Une donnée supplémentaire à rajouter dans le feuilleton de plus en plus long - et intrigant - du renvoi de la productrice Victoria Alonso de l'entité Marvel Studios, pour laquelle elle avait travaillé au cours des 17 dernières années, en étant une figure importante de l'entité depuis la sortie du premier Iron Man en 2008. Beaucoup de choses ont déjà été écrites pour essayer d'expliquer ce départ : le choix d'Alonso comme fusible sur la question des mauvais effets spéciaux des dernières productions (et du climat général qui règne au sein des équipes chargées des VFX), rupture de contrat pour son implication sur Argentina, 1985, ou le "courage de critiquer Disney" qui lui aurait valu d'être réduite au silence, selon les avocats de la dernière. Une nouvelle donnée ramenée par le Hollywood Reporter tendrait à aller dans le sens de cette dernière hypothèse.
Reprenons les dires des avocats de Victoria Alonso dans le précédent (long) article rédigé sur le sujet : "[...] elle a été licenciée lorsqu'elle a refusé de faire quelque chose qu'elle jugeait répréhensible." C'est du côté du Hollywood Reporter que l'on obtient des indications possibles sur ce que serait ce "quelque chose de jugé répréhensible". Selon les déclarations des sources du média américain, Victoria Alonso aurait tout simplement refusé de flouter la vitrine d'un magasin apparaissant à deux reprises en décor dans le récent Ant-Man & The Wasp : Quantumania.

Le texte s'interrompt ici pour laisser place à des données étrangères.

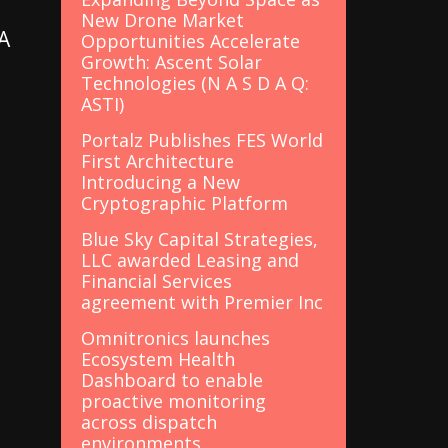
New Drone Market
A
Opportunities Accelerate
Growth: Ascent Solar
Technologies (N A S D A Q:
ASTI)
Portalz Publishes FES World
First Architecture
Introducing a New
Cryptographic Platform
Blue Sky Capital Strategies,
LLC awarded Leasing and
Financial Services
s
agreement with Premier Inc
Omnitronics launches
Ecosystem Health
Dashboard to enable
proactive monitoring
across dispatch
environments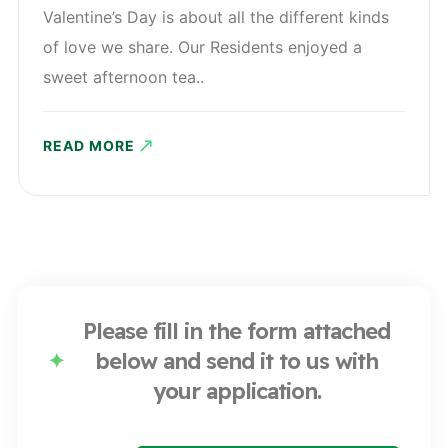
Valentine’s Day is about all the different kinds
of love we share. Our Residents enjoyed a
sweet afternoon tea..
READ MORE
Please fill in the form attached
below and send it to us with
your application.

La raison ? Sur la vitre en question, on peut en effet retrouver collé le mot "PRIDE" aux couleurs du drapeau arc-en-ciel, un mot et une symbolique propre à la communauté LGBT. Cette demande de modification étant faite pour que le film de Marvel Studios puisse être exploité au Koweït, un pays qui criminalise l'homosexualité masculine, passible de prison, et que l'on cite généralement dès lors qu'un film américain est banni dans un pays - souvent pour cause de représentations LGBT explicites (à l'instar des deux mamans de Doctor Strange : in the Multiverse of Madness ou du couple gay des Eternals). Pour ce même pays, un échange très bref entre deux actrices a aussi été supprimé dans Black Panther : Wakanda Forever a été édité pour que le film puisse quand même sortir.

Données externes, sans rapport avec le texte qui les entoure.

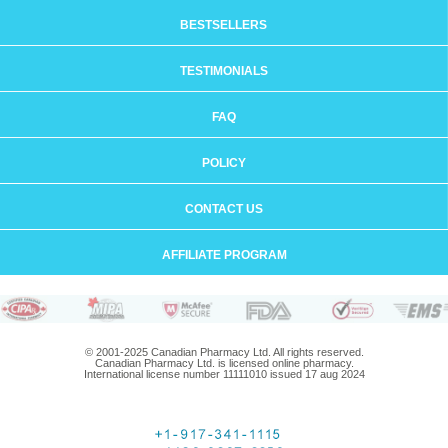
BESTSELLERS
TESTIMONIALS
FAQ
POLICY
CONTACT US
AFFILIATE PROGRAM
© 2001-2025 Canadian Pharmacy Ltd. All rights reserved.
Canadian Pharmacy Ltd. is licensed online pharmacy.
International license number 11111010 issued 17 aug 2024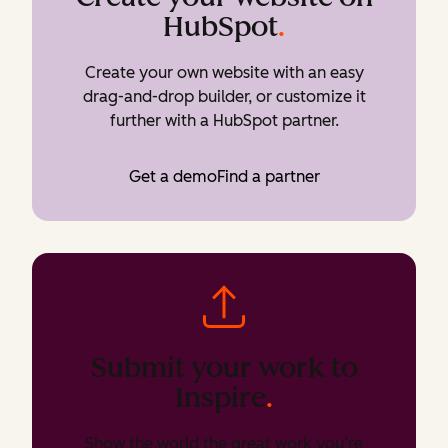
HubSpot
.
Create your own website with an easy
drag-and-drop builder, or customize it
further with a HubSpot partner.
Get a demo
Find a partner
Submit your work to
Inspire
.
Show the world the great work you’re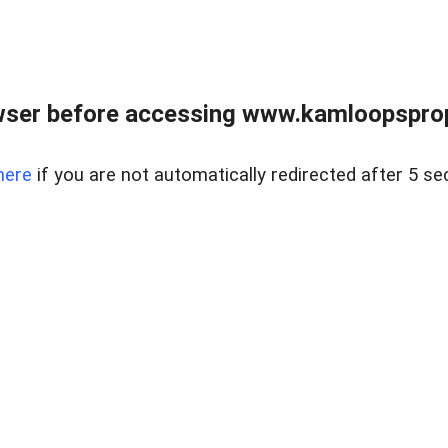
wser before accessing www.kamloopsprope
here
if you are not automatically redirected after 5 se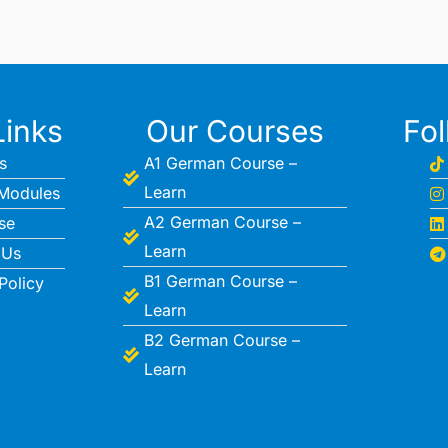
Links
Our Courses
Fo
s
A1 German Course –
Learn
Modules
A2 German Course –
se
Learn
 Us
B1 German Course –
Policy
Learn
B2 German Course –
Learn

En revanche, concernant le film Ant-Man & The Wasp : Quantumania, l'iconographie LGBT incriminée n'apparaît qu'à deux reprises - au tout début et à la toute fin du film, lorsqu'on voit Scott Lang (Paul Rudd) aller et venir dans la même rue pour son monologue d'intro et d'outro. La vitrine apparaît de façon très rapide, le mot "PRIDE" est réellement lisible que dans la séquence de fin, et on est à peu près certain que la plupart des spectateurs et spectatrices n'y avaient même pas fait attention. Voyez plutôt :
La requête de flou de la part de Marvel Studios aurait donc été refusée par Victoria Alonso, une femme lesbienne connue pour être engagée contre les discriminations - et qui s'était notamment confrontée publiquement à Bob Chapek au sujet de la fameuse loi "Don't Say Gay" en Floride -, alors qu'elle était en charge des équipes qui se seraient occupés de modifier les plans en question. Chose à prendre en compte : la ville de San Francisco, dans laquelle évolue Scott Lang, est notoirement connue pour abriter l'une des plus grandes communautés LGBT aux Etats-Unis, et être un centre important du militantisme dans l'histoire. Le fait que l'une des vitrines dans une rue de San Francisco (qui n'a peut-être même pas été redécorée pour l'occasion) est tout à fait à propos dans la diégèse du film. Ceci étant, la firme américaine a choisi en conséquence de faire appel à une autre équipe, pour que censure il y ait quand même. La version pour le Koweït a également été purgée du plan sur les fesses de M.O.D.O.K. et de références à la consommation d'alcool.
Bien que Disney se targue de refuser toute modification "pour des motifs de lois" si ces dernières modifient l'histoire, et qu'il apparaît en effet que le floutage demandé ici n'a pas d'impact d'un point de vue scénaristique, on comprendra aisément que Victoria Alonso aura refusé ces demandes de censure somme toute assez ridicule compte tenu du caractère tout à fait anecdotique de ladite imagerie incriminée dans l'ensemble du film. De là à vérifier si cette mésentente est le motif pour lequel la productrice a été sommée de partir, l'entreprise risque de se prendre un retour de veste assez conséquent dans ce cas.